Recent Australian government proposals to reform capital gains tax (CGT) aim to improve housing affordability and tax fairness, but may unintentionally hamper the growth of startups by weakening incentives for entrepreneurial risk-taking and investment.
- CGT reforms broadly impact founders, employees, and investors beyond housing.
- Risk of weakening entrepreneurial incentives and domestic investment.
- Potential increase in reliance on foreign capital for startups.
What happened
The Australian government has proposed amendments to the capital gains tax system as part of its budget initiatives focused mainly on housing affordability and creating a fairer, more sustainable tax system. These reforms are set to affect not only property investors but also employee share schemes, startup founders, angel investors, and venture-backed companies at major liquidity events such as sales or public listings.

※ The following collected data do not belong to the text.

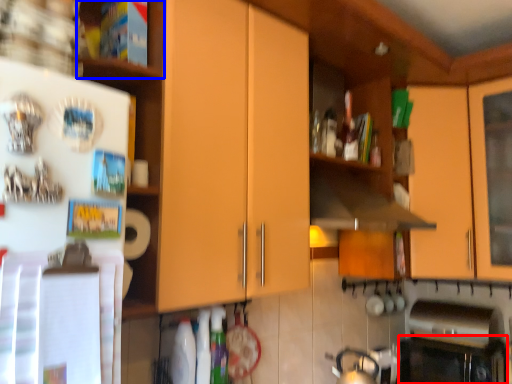 Question: Among these objects, which one is nearest to the camera, oven (highlighted by a red box) or shelf (highlighted by a blue box)?

Choices:
 (A) oven
 (B) shelf

Answer: (B) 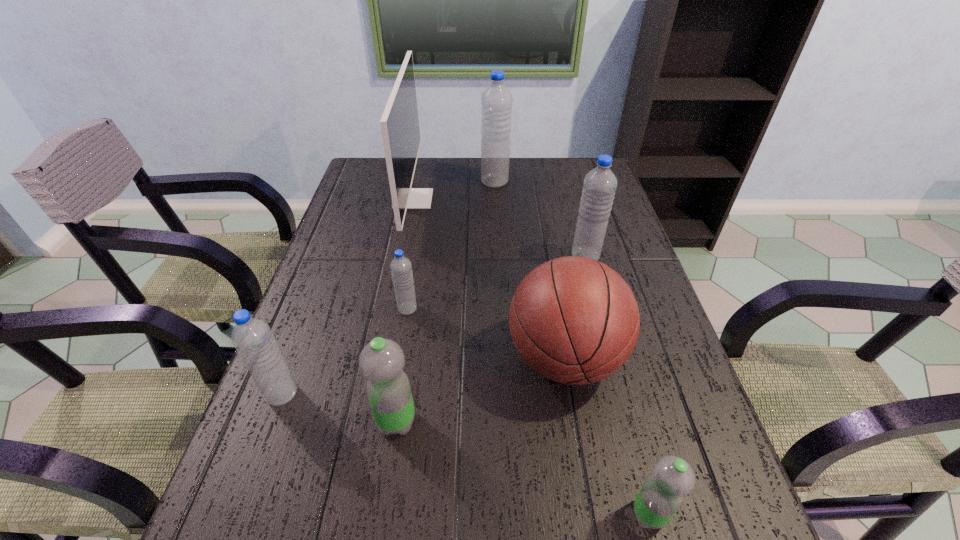 At what (x,y) coordinates should I click in order to perform the action: click on free point that satisfies the following two spatial constraints: 1. on the back side of the basketball; 2. on the left side of the bigger green water bottle. Please return your answer as a coordinate pair (x, y). Image resolution: width=960 pixels, height=540 pixels. Looking at the image, I should click on (406, 359).

Identify the location of free location that satisfies the following two spatial constraints: 1. on the back side of the right green water bottle; 2. on the front-facing side of the black monitor. (566, 199).

At what (x,y) coordinates should I click in order to perform the action: click on free space that satisfies the following two spatial constraints: 1. on the front side of the farthest blue water bottle; 2. on the front-facing side of the black monitor. Please return your answer as a coordinate pair (x, y). The height and width of the screenshot is (540, 960). Looking at the image, I should click on (495, 199).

In preparation for a Senate Economics Legislation Committee hearing scheduled for mid-June 2026, a prominent figure with extensive experience in small business ownership and startup investment submitted a detailed analysis. The submission highlights potential unintended consequences on the startup sector, particularly regarding the reduction in incentives for risk-taking and capital recycling that traditionally drive innovation.
Why it matters
Startups depend heavily on a supportive tax environment that recognizes the unique risks and rewards of entrepreneurial ventures. Australia's current small business CGT concessions reflect the long-standing parliamentary view that founders and small business owners deserve differential treatment to encourage economic growth and innovation.

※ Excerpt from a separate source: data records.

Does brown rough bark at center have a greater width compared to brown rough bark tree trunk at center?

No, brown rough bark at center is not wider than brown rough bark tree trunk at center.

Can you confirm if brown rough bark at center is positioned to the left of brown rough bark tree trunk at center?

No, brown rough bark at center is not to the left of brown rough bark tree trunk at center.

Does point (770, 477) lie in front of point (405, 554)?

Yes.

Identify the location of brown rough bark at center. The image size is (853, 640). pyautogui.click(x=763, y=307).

The proposed reforms could undermine this balance by applying uniform CGT provisions that fail to distinguish between passive property investors and active participants in startup ecosystems. This change threatens to reduce domestic investment incentives, hamper employee participation in equity schemes, and discourage founders and early investors, ultimately risking Australia's ability to retain and grow homegrown intellectual property and talent.
What to watch next
The Senate Economics Legislation Committee is expected to conduct public hearings on the proposed CGT reforms from June 15 to 19, 2026, after which it will issue its findings. Stakeholders from the startup and investor communities closely await these proceedings to see whether the committee will recommend carve-outs or amendments to protect the interests of entrepreneurs and innovation-driven businesses.
Beyond the immediate legislative process, a key area to monitor is how these reforms, if implemented as currently drafted, may influence Australia’s international competitiveness for startup capital and talent. Policy adjustments that encourage capital recycling and entrepreneurial risk-taking will be essential to sustaining a vibrant innovation economy.